Task goal: Copy all records exactly; omit pictures.

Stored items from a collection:

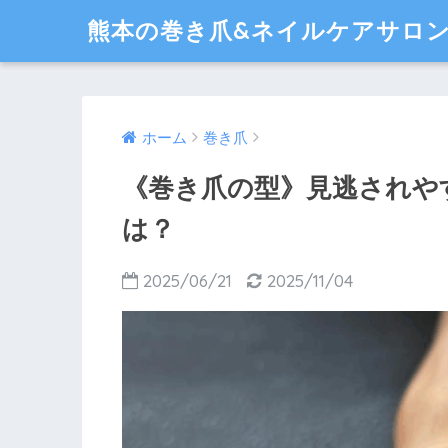
熊本の巻き爪&ネイルケアサロンli
ホーム
巻き爪
《巻き爪の型》見逃されや
は？
2025/06/21
2025/11/04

Expected output:
熊本の巻き爪&ネイルケアサロンli
ホーム
巻き爪
《巻き爪の型》見逃されや
は？
2025/06/21
2025/11/04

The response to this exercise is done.